Consumers are increasingly using the internet to research their options when making important purchases, and there is no reason to believe that an open market for retirement options would be any different. The provision of clearly written and impartial government advice, hosted on official webpages but accessible by and promoted to all other interested parties would be a useful element in the wider landscape of guidance. Such advice would of course need to highlight the availability and importance of one-to-one advice under the new regime.
9. Should the government continue to allow private sector defined benefit to defined contribution transfers and if so, in which circumstances?
In the light of the proposals for collective defined contribution, or “defined ambition” (“DA”) schemes, it would appear inappropriate to restrict the freedom of individuals and schemes to transfer out of existing defined benefit schemes.
The existing rump of defined benefit schemes are very often a significant economic drag upon the companies which have to support them.

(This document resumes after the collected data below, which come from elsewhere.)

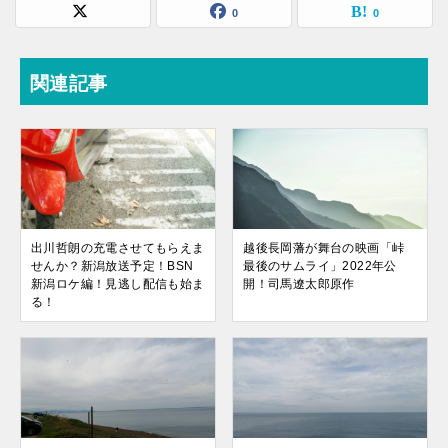
0
0
関連記事
出川哲朗の充電させてもらえま
越後長岡藩が舞台の映画「峠
せんか？新潟放送予定！BSN
最後のサムライ」2022年公
新潟ロケ編！見逃し配信も始ま
開！司馬遼太郎原作
る！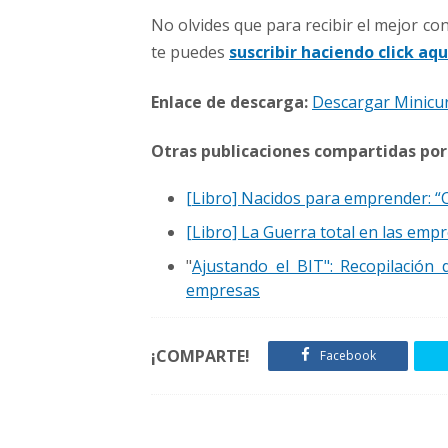
No olvides que para recibir el mejor c
te puedes
suscribir haciendo click aqu
Enlace de descarga:
Descargar Minicur
Otras publicaciones compartidas por
[Libro] Nacidos para emprender: “C
[Libro] La Guerra total en las emp
"
Ajustando el BIT": Recopilación
empresas
¡COMPARTE!
Facebook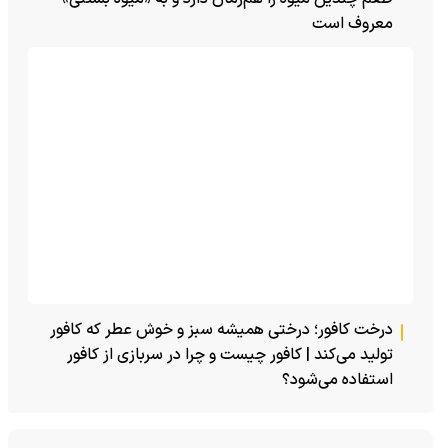
طعم چندین میوه را هم‌زمان دارد و به «میوه بستنی»
معروف است
درخت کافور؛ درختی همیشه سبز و خوش عطر که کافور
تولید می‌کند | کافور چیست و چرا در سربازی از کافور
استفاده می‌شود؟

Allowing members to transfer from an underfunded company DB scheme to a DA scheme could have benefits both for the individual and the company, subject of course to funding for the transfer being available.
There must be clear guidelines as to the quality and nature of guidance given to members given the potential risks to the individual of any such transfer out, but such efforts are in any event already under way in response to the phenomenon of “pensions liberation”.
10. How should the government assess the risks associated with allowing private sector defined benefit schemes to transfer to defined contribution under the proposed tax system?
It seems implicit in the wider scheme of changes to pension provision and access to funds that the government is seeking to prioritise the interests of the individual in retirement, rather than the financial or administrative interests of others involved in the market. Accordingly, if it is the best interests of the individual scheme members that are incentivising action then this should be the perspective from which the “risks” are assessed.
For many individuals, a defined benefit scheme may not offer the best outcome – for example, a single individual in poor health, who may very well be in a position where even their underfunded share of a scheme may provide a better return if converted into an annuity or flexible drawdown model than it would if held within the rigid structure of a DB model.
The assessment of risk should be made in the light of members’ needs in retirement, and whether denying DB scheme members the choice and freedoms available to DC scheme members is an appropriate option in the light of the policy aim and other factors.